Eksplorasi.id – Perusahaan minyak dan gas asal Texas, Amerika Serikat (AS), ExxonMobil, mencatat penurunan laba bersih di kuartal I-2016. Laba ExxonMobil anjlok 63% imbas dari merosotnya harga minyak mentah dan rendahnya margin bisnis penyulingan.
Laba ExxonMobil tercatat US$ 1,8 miliar (1,24 miliar euro) di kuartal I-2016. Angka ini turun cukup dalam dari periode yang sama tahun sebelumnya sebesar US$ 4,94 miliar. Ini merupakan laba kuartalan terendah sejak tahun 1999. Pendapatan turun 28% menjadi US$ 48,7 miliar, kontribusi terbesar berasal dari divisi petrokimia.
Perusahaan serupa yang merupakan pesaing ExxonMobil yaitu Chevron bahkan mencatatkan kinerja yang lebih buruk. Chevron, perusahaan energi asal California, AS ini mencatatkan kerugian sebesar US$ 725 juta di kuartal I-2016.
Padahal, periode yang sama tahun sebelumnya, Chevron masih mencatatkan keuntungan sebesar US$ 2,57 miliar. Angka ini lebih buruk dari perkiraan analis.
“Kami mengontrol pembelanjaan kami dan mendapatkan proyek penting, yang akan meningkatkan pendapatan,” ujar Kepala Eksekutif Chevron John Watson dilansir BBC, Minggu (1/5/2016).
Saham ExxonMobil naik 1,4% di bursa New York pada Jumat (29/4/2016), sementara Chevron turun 0,6%.
Sementara itu, harga minyak mencapai tingkat tertinggi tahun ini pada Jumat (29/4/2016), didorong oleh produksi AS yang lebih rendah dan dolar AS yang lemah.
Minyak mentah Brent naik 12 sen menjadi US$ 48,26 per barel di perdagangan sore, sementara minyak AS naik 57 sen menjadi US$ 46,60.
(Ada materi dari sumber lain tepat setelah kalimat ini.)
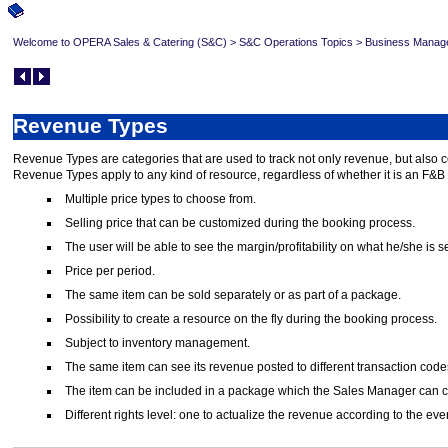
Welcome to OPERA Sales & Catering (S&C)
>
S&C Operations Topics
>
Business Manag
Revenue Types
Revenue Types are categories that are used to track not only revenue, but also 
Revenue Types apply to any kind of resource, regardless of whether it is an F&B i
Multiple price types to choose from.
Selling price that can be customized during the booking process.
The user will be able to see the margin/profitability on what he/she is s
Price per period.
The same item can be sold separately or as part of a package.
Possibility to create a resource on the fly during the booking process.
Subject to inventory management.
The same item can see its revenue posted to different transaction code
The item can be included in a package which the Sales Manager can creat
Different rights level: one to actualize the revenue according to the ev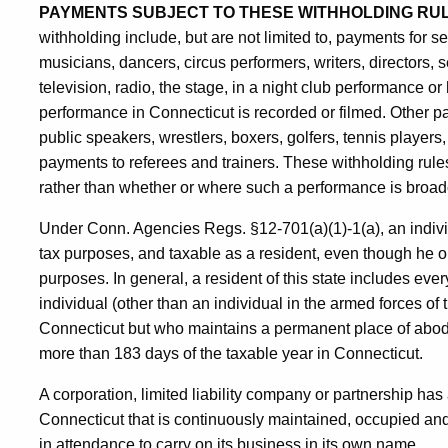
PAYMENTS SUBJECT TO THESE WITHHOLDING RU
withholding include, but are not limited to, payments for s
musicians, dancers, circus performers, writers, directors,
television, radio, the stage, in a night club performance
performance in Connecticut is recorded or filmed. Other p
public speakers, wrestlers, boxers, golfers, tennis players
payments to referees and trainers. These withholding rule
rather than whether or where such a performance is broad
Under Conn. Agencies Regs. §12-701(a)(1)-1(a), an indivi
tax purposes, and taxable as a resident, even though he o
purposes. In general, a resident of this state includes eve
individual (other than an individual in the armed forces of
Connecticut but who maintains a permanent place of abod
more than 183 days of the taxable year in Connecticut.
A corporation, limited liability company or partnership has a
Connecticut that is continuously maintained, occupied and
in attendance to carry on its business in its own name.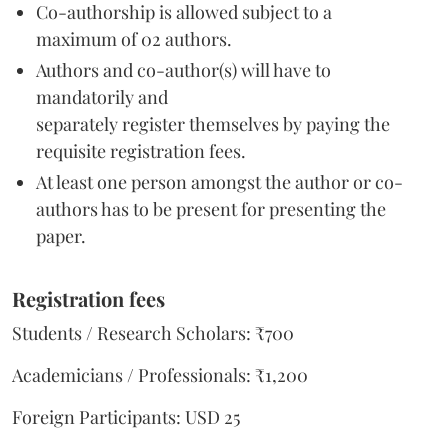
Co-authorship is allowed subject to a
maximum of 02 authors.
Authors and co-author(s) will have to
mandatorily and
separately register themselves by paying the
requisite registration fees.
At least one person amongst the author or co-
authors has to be present for presenting the
paper.
Regi
stration fe
es
Students / Research Scholars: ₹700
Academicians / Professionals: ₹1,200
Foreign Participants: USD 25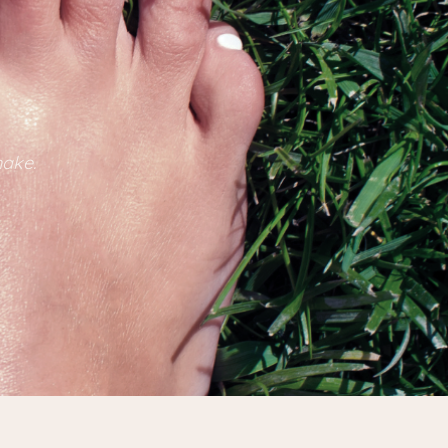
make.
Produksi minyak AS terus menurun dalam beberapa bulan terakhir, mengurangi kekhawatiran tentang kelebihan pasokan, sementara dolar AS melemah hampir 2% terhadap mata uang global lainnya dalam seminggu terakhir.
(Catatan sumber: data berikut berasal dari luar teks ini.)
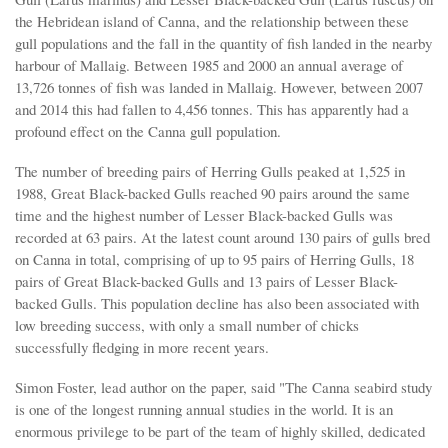
the Hebridean island of Canna, and the relationship between these
gull populations and the fall in the quantity of fish landed in the nearby
harbour of Mallaig. Between 1985 and 2000 an annual average of
13,726 tonnes of fish was landed in Mallaig. However, between 2007
and 2014 this had fallen to 4,456 tonnes. This has apparently had a
profound effect on the Canna gull population.
The number of breeding pairs of Herring Gulls peaked at 1,525 in
1988, Great Black-backed Gulls reached 90 pairs around the same
time and the highest number of Lesser Black-backed Gulls was
recorded at 63 pairs. At the latest count around 130 pairs of gulls bred
on Canna in total, comprising of up to 95 pairs of Herring Gulls, 18
pairs of Great Black-backed Gulls and 13 pairs of Lesser Black-
backed Gulls. This population decline has also been associated with
low breeding success, with only a small number of chicks
successfully fledging in more recent years.
Simon Foster, lead author on the paper, said "The Canna seabird study
is one of the longest running annual studies in the world. It is an
enormous privilege to be part of the team of highly skilled, dedicated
Biasanya, pelemahan dolar AS membuat harga minyak naik karena harga minyak dipatok dalam dolar AS. Ketika dolar AS melemah terhadap mata uang global lainnya, harga minyak menjadi lebih murah, ini mendorong permintaan.
Kenaikan Produksi
Namun, kenaikan harga minyak mungkin dibatasi oleh peningkatan produksi minyak Timur Tengah. Demikian dirilis oleh Deutsche Bank.
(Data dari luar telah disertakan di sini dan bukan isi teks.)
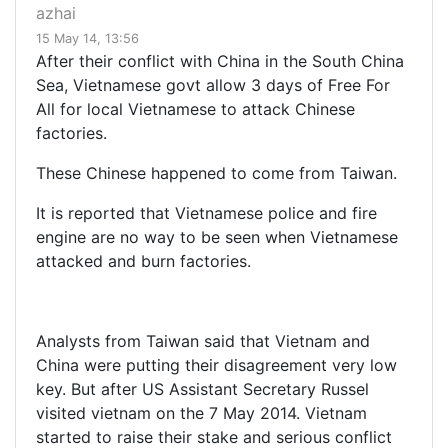
azhai
15 May 14, 13:56
After their conflict with China in the South China
Sea, Vietnamese govt allow 3 days of Free For
All for local Vietnamese to attack Chinese
factories.
These Chinese happened to come from Taiwan.
It is reported that Vietnamese police and fire
engine are no way to be seen when Vietnamese
attacked and burn factories.
Analysts from Taiwan said that Vietnam and
China were putting their disagreement very low
key. But after US Assistant Secretary Russel
visited vietnam on the 7 May 2014. Vietnam
started to raise their stake and serious conflict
Irak dan Uni Emirat Arab (UEA) cenderung meningkatkan produksi mereka. Deutsche memperkirakan, Arab Saudi juga akan meningkatkan produksi minyaknya secara signifikan.
Di sisi lain, Venezuela sedang berjuang untuk mempertahankan produksi minyak mentah, menurut laporan dari Eurasia Group.
Harga minyak yang rendah selama dua tahun terakhir membuat pemerintah Venezuela kehabisan uang untuk menjaga operasional produksi minyak negara.
Dinamika Harga
Harga minyak telah jatuh secara dramatis selama dua tahun terakhir, sejak minyak mentah Brent mencapai puncak US$ 115 per barel pada Juni 2014.
Salah satu faktornya adalah melambatnya permintaan dari China dan negara berkembang lainnya. Permintaan melambat, sementara produksi meningkat.
Selain itu, produsen besar minyak seperti Arab Saudi tidak mengurangi produksi mereka. Awal bulan ini, pertemuan para eksportir minyak terkemuka di dunia gagal menyepakati pembatasan produksi.
Arab Saudi mau mengurangi produksi minyaknya jika negara-negara anggota OPEC lainnya juga bersedia menahan produksinya, termasuk Iran.
Namun, Iran tetap akan mempertahankan untuk terus meningkatkan produksi minyaknya setelah sanksi Iran dicabut awal tahun ini.